Extracted data START

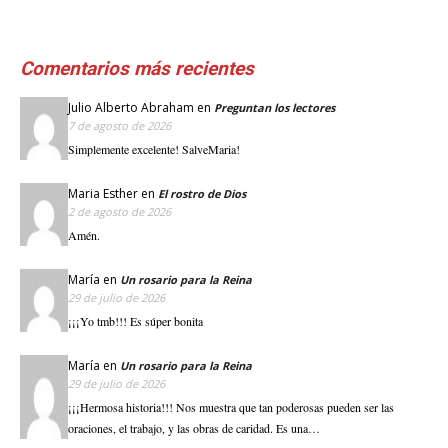
Comentarios más recientes
Julio Alberto Abraham
en
Preguntan los lectores
7 de agosto de 2026
Simplemente excelente! SalveMaria!
Maria Esther
en
El rostro de Dios
2 de agosto de 2026
Amén.
María
en
Un rosario para la Reina
29 de julio de 2026
¡¡¡Yo tmb!!! Es súper bonita
María
en
Un rosario para la Reina
29 de julio de 2026
¡¡¡Hermosa historia!!! Nos muestra que tan poderosas pueden ser las
oraciones, el trabajo, y las obras de caridad. Es una…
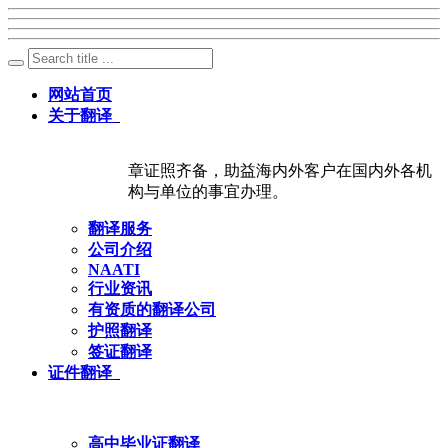
网站首页
关于翻译
章证照齐备，助益海内外客户在国内外各机
构与单位的事宜办理。
翻译服务
公司介绍
NAATI
行业资讯
有资质的翻译公司
护照翻译
签证翻译
证件翻译
高中毕业证翻译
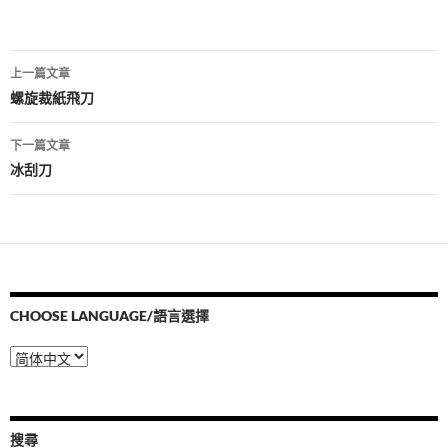
文
上一篇文章
章
螺旋裁紙飛刀
導
下一篇文章
覽
冰刮刀
CHOOSE LANGUAGE/語言選擇
Choose
Language/
語
言
選
搜尋
擇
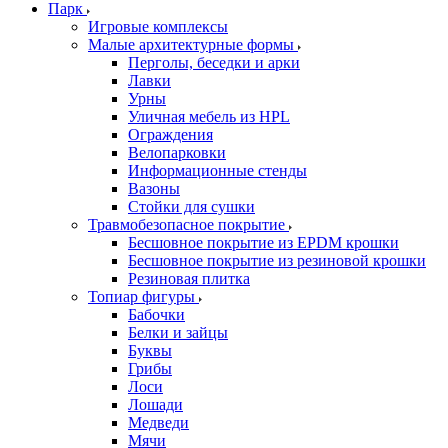
Парк
Игровые комплексы
Малые архитектурные формы
Перголы, беседки и арки
Лавки
Урны
Уличная мебель из HPL
Ограждения
Велопарковки
Информационные стенды
Вазоны
Стойки для сушки
Травмобезопасное покрытие
Бесшовное покрытие из EPDM крошки
Бесшовное покрытие из резиновой крошки
Резиновая плитка
Топиар фигуры
Бабочки
Белки и зайцы
Буквы
Грибы
Лоси
Лошади
Медведи
Мячи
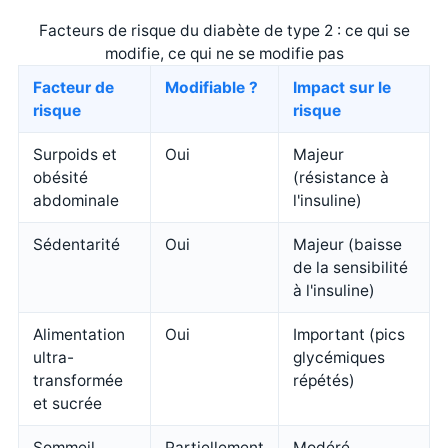
Facteurs de risque du diabète de type 2 : ce qui se
modifie, ce qui ne se modifie pas
Facteur de
Modifiable ?
Impact sur le
risque
risque
Surpoids et
Oui
Majeur
obésité
(résistance à
abdominale
l'insuline)
Sédentarité
Oui
Majeur (baisse
de la sensibilité
à l'insuline)
Alimentation
Oui
Important (pics
ultra-
glycémiques
transformée
répétés)
et sucrée
Sommeil
Partiellement
Modéré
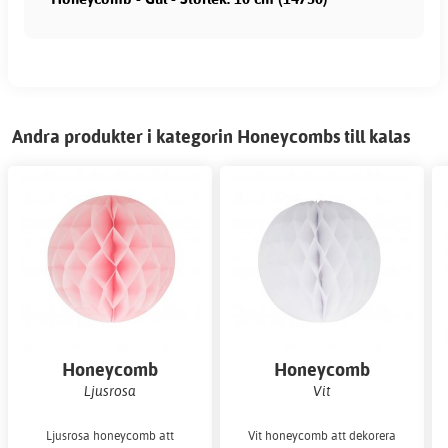
Andra produkter i kategorin Honeycombs till kalas
Honeycomb
Honeycomb
Ljusrosa
Vit
Ljusrosa honeycomb att
Vit honeycomb att dekorera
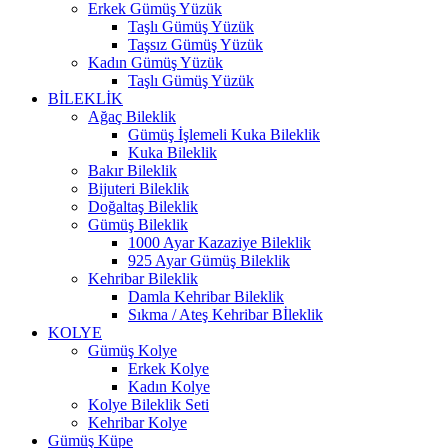
Erkek Gümüş Yüzük
Taşlı Gümüş Yüzük
Taşsız Gümüş Yüzük
Kadın Gümüş Yüzük
Taşlı Gümüş Yüzük
BİLEKLİK
Ağaç Bileklik
Gümüş İşlemeli Kuka Bileklik
Kuka Bileklik
Bakır Bileklik
Bijuteri Bileklik
Doğaltaş Bileklik
Gümüş Bileklik
1000 Ayar Kazaziye Bileklik
925 Ayar Gümüş Bileklik
Kehribar Bileklik
Damla Kehribar Bileklik
Sıkma / Ateş Kehribar Bİleklik
KOLYE
Gümüş Kolye
Erkek Kolye
Kadın Kolye
Kolye Bileklik Seti
Kehribar Kolye
Gümüş Küpe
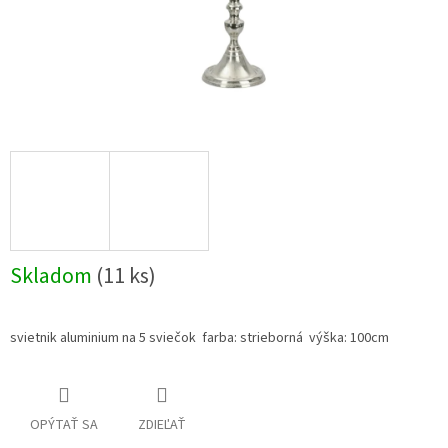
Skladom
(11 ks)
svietnik aluminium na 5 sviečok farba: strieborná výška: 100cm
OPÝTAŤ SA
ZDIEĽAŤ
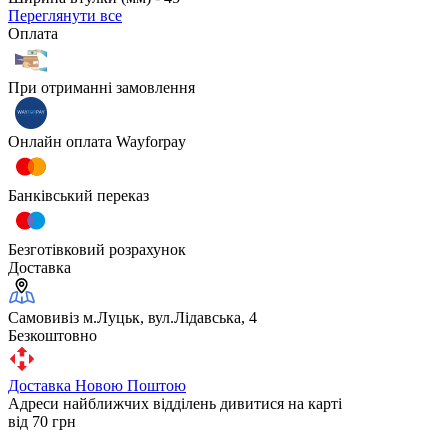
Переглянути все
Оплата
При отриманні замовлення
Онлайн оплата Wayforpay
Банківський переказ
Безготівковий розрахунок
Доставка
Самовивіз м.Луцьк, вул.Лідавська, 4
Безкоштовно
Доставка Новою Поштою
Адреси найближчих відділень дивитися на карті
від 70 грн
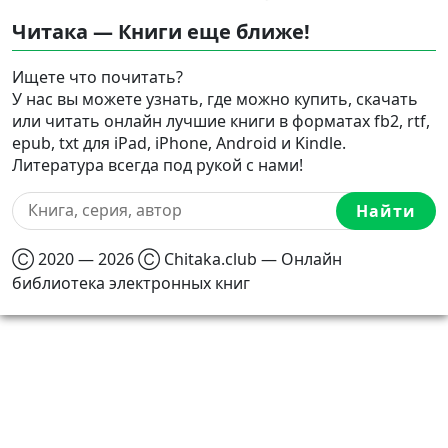
Читака — Книги еще ближе!
Ищете что почитать?
У нас вы можете узнать, где можно купить, скачать
или читать онлайн лучшие книги в форматах fb2, rtf,
epub, txt для iPad, iPhone, Android и Kindle.
Литература всегда под рукой с нами!
Найти
Ⓒ 2020 — 2026 Ⓒ Chitaka.club — Онлайн
библиотека электронных книг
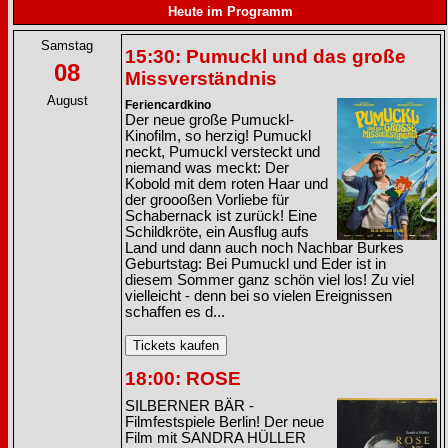
Heute im Programm
Samstag
15:30: Pumuckl und das große
08
Missverständnis
August
Feriencardkino
Der neue große Pumuckl-
Kinofilm, so herzig! Pumuckl
neckt, Pumuckl versteckt und
niemand was meckt: Der
Kobold mit dem roten Haar und
der groooßen Vorliebe für
Schabernack ist zurück! Eine
Schildkröte, ein Ausflug aufs
Land und dann auch noch Nachbar Burkes
Geburtstag: Bei Pumuckl und Eder ist in
diesem Sommer ganz schön viel los! Zu viel
vielleicht - denn bei so vielen Ereignissen
schaffen es d...
18:00: ROSE
SILBERNER BÄR -
Filmfestspiele Berlin! Der neue
Film mit SANDRA HÜLLER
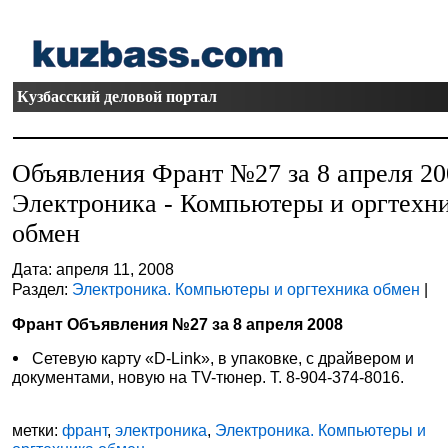
Кузбасский деловой портал
Объявления Франт №27 за 8 апреля 20
Электроника - Компьютеры и оргтехн
обмен
Дата: апреля 11, 2008
Раздел:
Электроника. Компьютеры и оргтехника обмен
|
Франт Объявления №27 за 8 апреля 2008
Сетевую карту «D-Link», в упаковке, с драйвером и
документами, новую на TV-тюнер. Т. 8-904-374-8016.
метки:
франт
,
электроника
,
Электроника. Компьютеры и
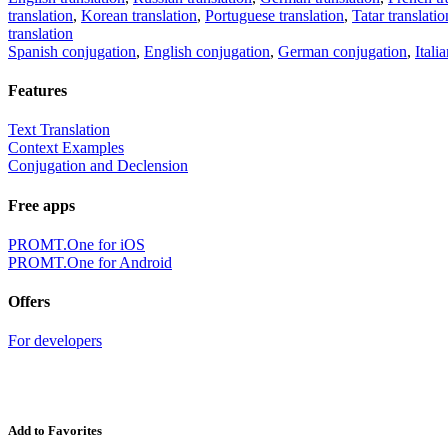
translation
,
Korean translation
,
Portuguese translation
,
Tatar translatio
translation
Spanish conjugation
,
English conjugation
,
German conjugation
,
Itali
Features
Text Translation
Context Examples
Conjugation and Declension
Free apps
PROMT.One for iOS
PROMT.One for Android
Offers
For developers
Add to Favorites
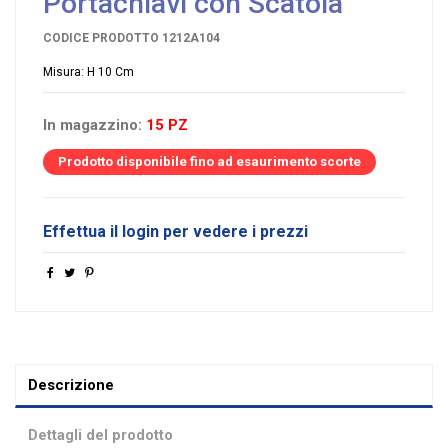
Portachiavi con Scatola
CODICE PRODOTTO
1212A104
Misura: H 10 Cm
In magazzino:
15 PZ
Prodotto disponibile fino ad esaurimento scorte
Effettua il login per vedere i prezzi
Descrizione
Dettagli del prodotto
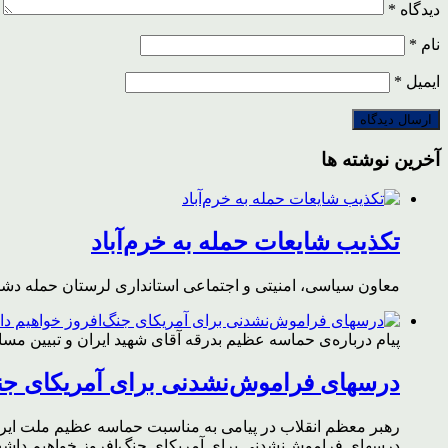
دیدگاه
*
نام
*
ایمیل
*
آخرین نوشته ها
تکذیب شایعات حمله به خرم‌آباد
معاون سیاسی، امنیتی و اجتماعی استانداری لرستان حمله دشمن 
پیام درباره‌ی حماسه عظیم بدرقه آقای شهید ایران و تبیین مس
درسهای فراموش‌نشدنی برای آمریکای جن
رهبر معظم انقلاب در پیامی به مناسبت حماسه عظیم ملت ایران د
درسهای فراموش‌نشدنی برای آمریکای جنگ‌افروز خواهیم داشت 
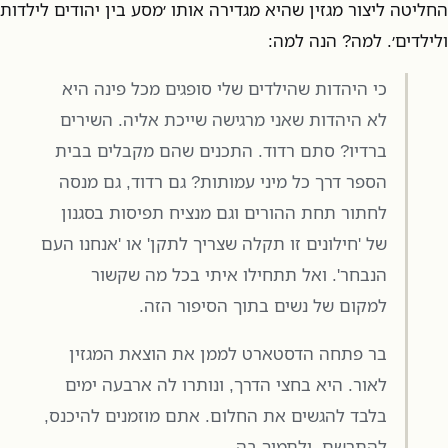
החליטה ליצור מגזין שהיא מגדירה אותו ׳מסע בין יהודים לילדות
ולילדים׳. למה? הנה למה:
כי היהדות שהילדים שלי סופגים מכל פינה היא
לא היהדות שאני מרגישה שייכת אליה. השירים
ברדיו? סתם רדוד. התכנים שהם מקבלים בבית
הספר דרך כל מיני עמותות? גם רדוד, גם מנסה
לחתור תחת ההורים וגם מנציח תפיסות בסגנון
של 'חילונים זו תקלה שצריך לתקן' או 'אנחנו העם
הנבחר'. ואל תתחילו איתי בכל מה שקשור
למקום של נשים בתוך הסיפור הזה.
בר פתחה הדסטארט לממן את הוצאת המגזין
לאור. היא בחצי הדרך, ונותרו לה ארבעה ימים
בלבד להגשים את החלום. אתם מוזמנים להיכנס,
להתרשם, ולתמוך בה.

Extracted data END

What you have to do: When you reach an image, pass over it, and retype all other material exactly.

Your solution:
Comentarios más recientes
Julio Alberto Abraham
en
Preguntan los lectores
7 de agosto de 2026
Simplemente excelente! SalveMaria!
Maria Esther
en
El rostro de Dios
2 de agosto de 2026
Amén.
María
en
Un rosario para la Reina
29 de julio de 2026
¡¡¡Yo tmb!!! Es súper bonita
María
en
Un rosario para la Reina
29 de julio de 2026
¡¡¡Hermosa historia!!! Nos muestra que tan poderosas pueden ser las
oraciones, el trabajo, y las obras de caridad. Es una…
网站首页
关于翻译
章证照齐备，助益海内外客户在国内外各机
构与单位的事宜办理。
翻译服务
公司介绍
NAATI
行业资讯
有资质的翻译公司
护照翻译
签证翻译
证件翻译
高中毕业证翻译
文
上一篇文章
章
螺旋裁紙飛刀
導
下一篇文章
覽
冰刮刀
CHOOSE LANGUAGE/語言選擇
Choose
Language/
語
言
選
搜尋
擇
Парк
Игровые комплексы
Малые архитектурные формы
Перголы, беседки и арки
Лавки
Урны
Уличная мебель из HPL
Ограждения
Велопарковки
Информационные стенды
Вазоны
Стойки для сушки
Травмобезопасное покрытие
Бесшовное покрытие из EPDM крошки
Бесшовное покрытие из резиновой крошки
Резиновая плитка
Топиар фигуры
Бабочки
Белки и зайцы
Буквы
Грибы
Лоси
Лошади
Медведи
Мячи
Facteurs de risque du diabète de type 2 : ce qui se
modifie, ce qui ne se modifie pas
Facteur de
Modifiable ?
Impact sur le
risque
risque
Surpoids et
Oui
Majeur
obésité
(résistance à
abdominale
l'insuline)
Sédentarité
Oui
Majeur (baisse
de la sensibilité
à l'insuline)
Alimentation
Oui
Important (pics
ultra-
glycémiques
transformée
répétés)
et sucrée
Sommeil
Partiellement
Modéré
Andra produkter i kategorin Honeycombs till kalas
Honeycomb
Honeycomb
Ljusrosa
Vit
Ljusrosa honeycomb att
Vit honeycomb att dekorera
Erkek Gümüş Yüzük
Taşlı Gümüş Yüzük
Taşsız Gümüş Yüzük
Kadın Gümüş Yüzük
Taşlı Gümüş Yüzük
BİLEKLİK
Ağaç Bileklik
Gümüş İşlemeli Kuka Bileklik
Kuka Bileklik
Bakır Bileklik
Bijuteri Bileklik
Doğaltaş Bileklik
Gümüş Bileklik
1000 Ayar Kazaziye Bileklik
925 Ayar Gümüş Bileklik
Kehribar Bileklik
Damla Kehribar Bileklik
Sıkma / Ateş Kehribar Bİleklik
KOLYE
Gümüş Kolye
Erkek Kolye
Kadın Kolye
Kolye Bileklik Seti
Kehribar Kolye
Gümüş Küpe
Skladom
(11 ks)
svietnik aluminium na 5 sviečok farba: strieborná výška: 100cm
OPÝTAŤ SA
ZDIEĽAŤ
Переглянути все
Оплата
При отриманні замовлення
Онлайн оплата Wayforpay
Банківський переказ
Безготівковий розрахунок
Доставка
Самовивіз м.Луцьк, вул.Лідавська, 4
Безкоштовно
Доставка Новою Поштою
Адреси найближчих відділень дивитися на карті
від 70 грн
Читака — Книги еще ближе!
Ищете что почитать?
У нас вы можете узнать, где можно купить, скачать
или читать онлайн лучшие книги в форматах fb2, rtf,
epub, txt для iPad, iPhone, Android и Kindle.
Литература всегда под рукой с нами!
Найти
Ⓒ 2020 — 2026 Ⓒ Chitaka.club — Онлайн
библиотека электронных книг
Heute im Programm
Samstag
15:30: Pumuckl und das große
08
Missverständnis
August
Feriencardkino
Der neue große Pumuckl-
Kinofilm, so herzig! Pumuckl
neckt, Pumuckl versteckt und
niemand was meckt: Der
Kobold mit dem roten Haar und
der groooßen Vorliebe für
Schabernack ist zurück! Eine
Schildkröte, ein Ausflug aufs
Land und dann auch noch Nachbar Burkes
Geburtstag: Bei Pumuckl und Eder ist in
diesem Sommer ganz schön viel los! Zu viel
vielleicht - denn bei so vielen Ereignissen
schaffen es d...
18:00: ROSE
SILBERNER BÄR -
Filmfestspiele Berlin! Der neue
Film mit SANDRA HÜLLER
Кузбасский деловой портал
Объявления Франт №27 за 8 апреля 20
Электроника - Компьютеры и оргтехн
обмен
Дата: апреля 11, 2008
Раздел:
Электроника. Компьютеры и оргтехника обмен
|
Франт Объявления №27 за 8 апреля 2008
Сетевую карту «D-Link», в упаковке, с драйвером и
документами, новую на TV-тюнер. Т. 8-904-374-8016.
метки:
франт
,
электроника
,
Электроника. Компьютеры и
translation
,
Korean translation
,
Portuguese translation
,
Tatar translatio
translation
Spanish conjugation
,
English conjugation
,
German conjugation
,
Itali
Features
Text Translation
Context Examples
Conjugation and Declension
Free apps
PROMT.One for iOS
PROMT.One for Android
Offers
For developers
Add to Favorites
Portachiavi con Scatola
CODICE PRODOTTO
1212A104
Misura: H 10 Cm
In magazzino:
15 PZ
Prodotto disponibile fino ad esaurimento scorte
Effettua il login per vedere i prezzi
Descrizione
Dettagli del prodotto
دیدگاه
*
نام
*
ایمیل
*
آخرین نوشته ها
تکذیب شایعات حمله به خرم‌آباد
معاون سیاسی، امنیتی و اجتماعی استانداری لرستان حمله دشمن 
پیام درباره‌ی حماسه عظیم بدرقه آقای شهید ایران و تبیین مس
درسهای فراموش‌نشدنی برای آمریکای جن
رهبر معظم انقلاب در پیامی به مناسبت حماسه عظیم ملت ایران د
درسهای فراموش‌نشدنی برای آمریکای جنگ‌افروز خواهیم داشت 
החליטה ליצור מגזין שהיא מגדירה אותו ׳מסע בין יהודים לילדות
ולילדים׳. למה? הנה למה:
כי היהדות שהילדים שלי סופגים מכל פינה היא
לא היהדות שאני מרגישה שייכת אליה. השירים
ברדיו? סתם רדוד. התכנים שהם מקבלים בבית
הספר דרך כל מיני עמותות? גם רדוד, גם מנסה
לחתור תחת ההורים וגם מנציח תפיסות בסגנון
של 'חילונים זו תקלה שצריך לתקן' או 'אנחנו העם
הנבחר'. ואל תתחילו איתי בכל מה שקשור
למקום של נשים בתוך הסיפור הזה.
בר פתחה הדסטארט לממן את הוצאת המגזין
לאור. היא בחצי הדרך, ונותרו לה ארבעה ימים
בלבד להגשים את החלום. אתם מוזמנים להיכנס,
להתרשם, ולתמוך בה.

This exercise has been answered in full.